→ **DATA TO USE**:

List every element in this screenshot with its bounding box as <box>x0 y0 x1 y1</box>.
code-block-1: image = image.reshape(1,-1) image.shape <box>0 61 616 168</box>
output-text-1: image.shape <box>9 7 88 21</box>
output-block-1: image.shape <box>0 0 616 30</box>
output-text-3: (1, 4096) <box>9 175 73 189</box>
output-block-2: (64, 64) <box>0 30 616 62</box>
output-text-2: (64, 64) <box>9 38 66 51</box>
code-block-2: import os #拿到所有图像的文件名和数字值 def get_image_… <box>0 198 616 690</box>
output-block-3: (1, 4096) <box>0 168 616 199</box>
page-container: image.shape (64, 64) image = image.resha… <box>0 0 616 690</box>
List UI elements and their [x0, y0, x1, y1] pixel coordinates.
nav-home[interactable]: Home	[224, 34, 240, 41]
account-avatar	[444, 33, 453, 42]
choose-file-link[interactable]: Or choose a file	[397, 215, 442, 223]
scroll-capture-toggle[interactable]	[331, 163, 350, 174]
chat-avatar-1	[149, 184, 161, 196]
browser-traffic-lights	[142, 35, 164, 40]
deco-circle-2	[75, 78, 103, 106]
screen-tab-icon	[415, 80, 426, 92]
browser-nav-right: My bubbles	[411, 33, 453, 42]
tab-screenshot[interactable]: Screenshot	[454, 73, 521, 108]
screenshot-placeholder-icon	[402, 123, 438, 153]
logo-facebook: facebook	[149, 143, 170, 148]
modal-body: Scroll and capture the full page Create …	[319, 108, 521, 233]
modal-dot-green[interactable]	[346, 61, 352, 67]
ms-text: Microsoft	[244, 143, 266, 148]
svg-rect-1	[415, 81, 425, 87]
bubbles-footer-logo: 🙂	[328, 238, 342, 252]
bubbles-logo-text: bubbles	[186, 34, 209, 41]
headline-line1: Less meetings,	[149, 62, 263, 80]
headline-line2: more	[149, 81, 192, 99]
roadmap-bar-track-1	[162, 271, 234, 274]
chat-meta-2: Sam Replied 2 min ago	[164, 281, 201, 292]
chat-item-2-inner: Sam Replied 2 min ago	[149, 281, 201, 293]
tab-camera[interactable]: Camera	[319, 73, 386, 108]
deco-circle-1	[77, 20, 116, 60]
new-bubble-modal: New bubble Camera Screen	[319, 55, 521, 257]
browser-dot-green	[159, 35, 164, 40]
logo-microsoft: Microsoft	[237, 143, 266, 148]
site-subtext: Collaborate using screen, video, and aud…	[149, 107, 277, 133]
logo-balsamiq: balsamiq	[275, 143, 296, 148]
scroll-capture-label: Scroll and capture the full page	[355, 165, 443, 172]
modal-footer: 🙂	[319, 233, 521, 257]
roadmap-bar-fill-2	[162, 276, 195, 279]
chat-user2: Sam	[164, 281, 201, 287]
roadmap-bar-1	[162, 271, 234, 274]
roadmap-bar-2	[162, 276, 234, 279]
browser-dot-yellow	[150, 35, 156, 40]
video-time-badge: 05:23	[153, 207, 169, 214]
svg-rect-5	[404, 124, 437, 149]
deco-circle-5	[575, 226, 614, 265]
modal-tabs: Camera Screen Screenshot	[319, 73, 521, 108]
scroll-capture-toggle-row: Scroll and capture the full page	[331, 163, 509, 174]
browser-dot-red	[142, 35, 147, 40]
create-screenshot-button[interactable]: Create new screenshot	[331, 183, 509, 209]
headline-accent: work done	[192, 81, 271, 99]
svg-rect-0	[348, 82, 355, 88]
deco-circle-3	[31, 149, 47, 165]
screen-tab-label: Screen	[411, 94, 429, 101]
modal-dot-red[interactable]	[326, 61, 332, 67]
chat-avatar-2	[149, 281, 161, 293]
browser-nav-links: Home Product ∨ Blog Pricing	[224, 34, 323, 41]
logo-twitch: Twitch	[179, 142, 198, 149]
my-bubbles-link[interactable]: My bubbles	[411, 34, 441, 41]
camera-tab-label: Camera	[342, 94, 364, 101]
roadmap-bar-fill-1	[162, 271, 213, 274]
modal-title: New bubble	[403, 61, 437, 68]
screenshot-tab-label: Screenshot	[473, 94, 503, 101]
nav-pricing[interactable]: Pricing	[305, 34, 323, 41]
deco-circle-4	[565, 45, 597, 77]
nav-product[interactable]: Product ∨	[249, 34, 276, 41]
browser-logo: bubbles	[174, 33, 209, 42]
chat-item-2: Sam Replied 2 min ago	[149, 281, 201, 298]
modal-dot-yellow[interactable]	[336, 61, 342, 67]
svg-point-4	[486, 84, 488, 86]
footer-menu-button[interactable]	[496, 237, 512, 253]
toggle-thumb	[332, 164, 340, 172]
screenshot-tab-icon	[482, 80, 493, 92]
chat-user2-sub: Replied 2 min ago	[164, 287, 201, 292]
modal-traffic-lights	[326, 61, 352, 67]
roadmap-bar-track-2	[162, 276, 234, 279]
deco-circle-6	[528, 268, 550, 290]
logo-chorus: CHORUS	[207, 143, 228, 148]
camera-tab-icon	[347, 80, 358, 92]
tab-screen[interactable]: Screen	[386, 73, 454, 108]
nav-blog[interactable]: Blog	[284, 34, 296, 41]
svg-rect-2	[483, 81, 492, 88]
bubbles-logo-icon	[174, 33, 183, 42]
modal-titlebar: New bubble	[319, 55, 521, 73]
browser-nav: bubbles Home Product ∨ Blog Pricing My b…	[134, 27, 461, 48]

→ **ACTIVITY**: All of the material above needs to be output exactly, with no line left out.

→ **THE COMPLETED TASK**:
List every element in this screenshot with its bounding box as <box>x0 y0 x1 y1</box>.
code-block-1: image = image.reshape(1,-1) image.shape <box>0 61 616 168</box>
output-text-1: image.shape <box>9 7 88 21</box>
output-block-1: image.shape <box>0 0 616 30</box>
output-text-3: (1, 4096) <box>9 175 73 189</box>
output-block-2: (64, 64) <box>0 30 616 62</box>
output-text-2: (64, 64) <box>9 38 66 51</box>
code-block-2: import os #拿到所有图像的文件名和数字值 def get_image_… <box>0 198 616 690</box>
output-block-3: (1, 4096) <box>0 168 616 199</box>
page-container: image.shape (64, 64) image = image.resha… <box>0 0 616 690</box>
List UI elements and their [x0, y0, x1, y1] pixel coordinates.
nav-home[interactable]: Home	[224, 34, 240, 41]
account-avatar	[444, 33, 453, 42]
choose-file-link[interactable]: Or choose a file	[397, 215, 442, 223]
scroll-capture-toggle[interactable]	[331, 163, 350, 174]
chat-avatar-1	[149, 184, 161, 196]
browser-traffic-lights	[142, 35, 164, 40]
deco-circle-2	[75, 78, 103, 106]
screen-tab-icon	[415, 80, 426, 92]
browser-nav-right: My bubbles	[411, 33, 453, 42]
tab-screenshot[interactable]: Screenshot	[454, 73, 521, 108]
screenshot-placeholder-icon	[402, 123, 438, 153]
logo-facebook: facebook	[149, 143, 170, 148]
modal-body: Scroll and capture the full page Create …	[319, 108, 521, 233]
modal-dot-green[interactable]	[346, 61, 352, 67]
ms-text: Microsoft	[244, 143, 266, 148]
svg-rect-1	[415, 81, 425, 87]
bubbles-footer-logo: 🙂	[328, 238, 342, 252]
bubbles-logo-text: bubbles	[186, 34, 209, 41]
headline-line1: Less meetings,	[149, 62, 263, 80]
headline-line2: more	[149, 81, 192, 99]
roadmap-bar-track-1	[162, 271, 234, 274]
chat-meta-2: Sam Replied 2 min ago	[164, 281, 201, 292]
chat-item-2-inner: Sam Replied 2 min ago	[149, 281, 201, 293]
tab-camera[interactable]: Camera	[319, 73, 386, 108]
deco-circle-1	[77, 20, 116, 60]
new-bubble-modal: New bubble Camera Screen	[319, 55, 521, 257]
browser-dot-green	[159, 35, 164, 40]
logo-microsoft: Microsoft	[237, 143, 266, 148]
site-subtext: Collaborate using screen, video, and aud…	[149, 107, 277, 133]
logo-balsamiq: balsamiq	[275, 143, 296, 148]
scroll-capture-label: Scroll and capture the full page	[355, 165, 443, 172]
modal-footer: 🙂	[319, 233, 521, 257]
roadmap-bar-fill-2	[162, 276, 195, 279]
chat-user2: Sam	[164, 281, 201, 287]
roadmap-bar-1	[162, 271, 234, 274]
roadmap-bar-2	[162, 276, 234, 279]
browser-dot-yellow	[150, 35, 156, 40]
video-time-badge: 05:23	[153, 207, 169, 214]
svg-rect-5	[404, 124, 437, 149]
deco-circle-5	[575, 226, 614, 265]
modal-tabs: Camera Screen Screenshot	[319, 73, 521, 108]
scroll-capture-toggle-row: Scroll and capture the full page	[331, 163, 509, 174]
browser-dot-red	[142, 35, 147, 40]
create-screenshot-button[interactable]: Create new screenshot	[331, 183, 509, 209]
headline-accent: work done	[192, 81, 271, 99]
svg-rect-0	[348, 82, 355, 88]
deco-circle-3	[31, 149, 47, 165]
screen-tab-label: Screen	[411, 94, 429, 101]
modal-dot-red[interactable]	[326, 61, 332, 67]
chat-avatar-2	[149, 281, 161, 293]
browser-nav-links: Home Product ∨ Blog Pricing	[224, 34, 323, 41]
logo-twitch: Twitch	[179, 142, 198, 149]
my-bubbles-link[interactable]: My bubbles	[411, 34, 441, 41]
camera-tab-label: Camera	[342, 94, 364, 101]
roadmap-bar-fill-1	[162, 271, 213, 274]
modal-title: New bubble	[403, 61, 437, 68]
screenshot-tab-label: Screenshot	[473, 94, 503, 101]
nav-pricing[interactable]: Pricing	[305, 34, 323, 41]
deco-circle-4	[565, 45, 597, 77]
nav-product[interactable]: Product ∨	[249, 34, 276, 41]
browser-logo: bubbles	[174, 33, 209, 42]
chat-item-2: Sam Replied 2 min ago	[149, 281, 201, 298]
modal-dot-yellow[interactable]	[336, 61, 342, 67]
svg-point-4	[486, 84, 488, 86]
footer-menu-button[interactable]	[496, 237, 512, 253]
toggle-thumb	[332, 164, 340, 172]
screenshot-tab-icon	[482, 80, 493, 92]
chat-user2-sub: Replied 2 min ago	[164, 287, 201, 292]
modal-traffic-lights	[326, 61, 352, 67]
roadmap-bar-track-2	[162, 276, 234, 279]
deco-circle-6	[528, 268, 550, 290]
logo-chorus: CHORUS	[207, 143, 228, 148]
camera-tab-icon	[347, 80, 358, 92]
tab-screen[interactable]: Screen	[386, 73, 454, 108]
nav-blog[interactable]: Blog	[284, 34, 296, 41]
svg-rect-2	[483, 81, 492, 88]
bubbles-logo-icon	[174, 33, 183, 42]
modal-titlebar: New bubble	[319, 55, 521, 73]
browser-nav: bubbles Home Product ∨ Blog Pricing My b…	[134, 27, 461, 48]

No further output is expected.